Underwater shots rarely get colder than this. An image recently shared by our friend the @thenewwarea51 shows a Bell-Boeing CV-22 Osprey performing underwater logistics operations with a Ohio nuclear-powered cruise missile submarine, or SSGN.
Although the exact submarine depicted has not been confirmed, it is most likely the USS Georgia (SSGN-729).
Images published on social networks by United States Special Operations Command April 22 provide more clues about the submarine depicted and where the image might have been taken. These images come from an exercise that the 352d Special Operations Wing unfolded in the Eastern Mediterranean in December 2021 to test its ability to provide rapid infiltration and exfiltration capabilities to support a range of missions with an unidentified SSGN apparently identical to the USS Georgia. It therefore seems likely that the photo was taken in the moments before or after the special operators winch on or off the submarine.
USS Georgia has been spotted in various European waters over the past few months. Last January, the US Navy’s Sixth Fleet released photos of the submarine near the Mediterranean island of Cyprus – no doubt in a deliberate attempt to bolster NATO’s visible presence in the region following Russian threats against Ukraine. She was also announced to be undergoing special operations training with Marines in Souda Bay, Greece on March 27.
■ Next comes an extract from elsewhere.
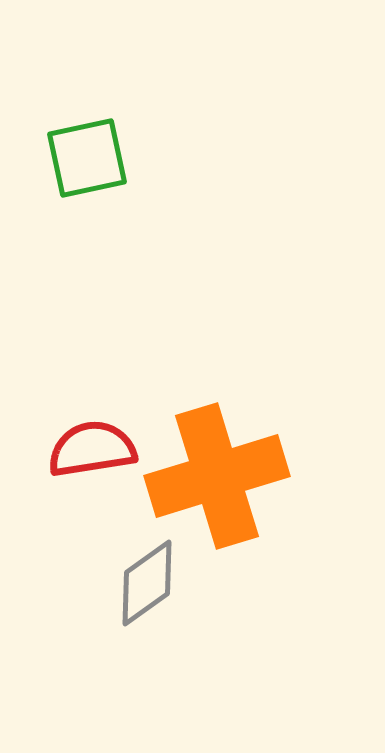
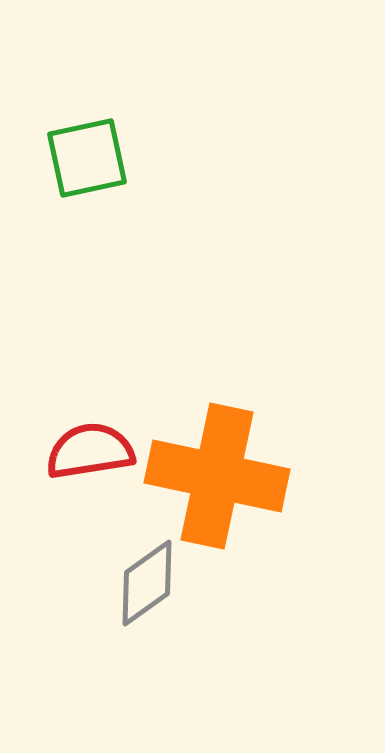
red semicircle: moved 2 px left, 2 px down
orange cross: rotated 29 degrees clockwise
After a passage off Gibraltar, which ended on April 22, it was speculated that the USS Georgia had returned to patrol the eastern Mediterranean.
With the sea whirlwind beneath the CV-22’s rotors, the image shows how exhilarating the operation must have been for the commandos involved. The Osprey is a particularly attractive option for accessing US nuclear submarines while on patrol.
The type’s range and speed allow it to go where helicopters can’t and do it faster, as needed. This could include performing medical evacuations, delivering small cargo, or moving special operations personnel on or off a submarine. The latter is particularly relevant to the Navy’s four SSGNs, which have a fundamental special operations mothership and command and control mission that you can read all about here.
Of course, the V-22s could carry other types of personnel. These kinds of strained human transfers were made famous by In search of red October, sure.
Hopefully the special operators aboard the Osprey had a far less hectic time than Jack Ryan during their transfer!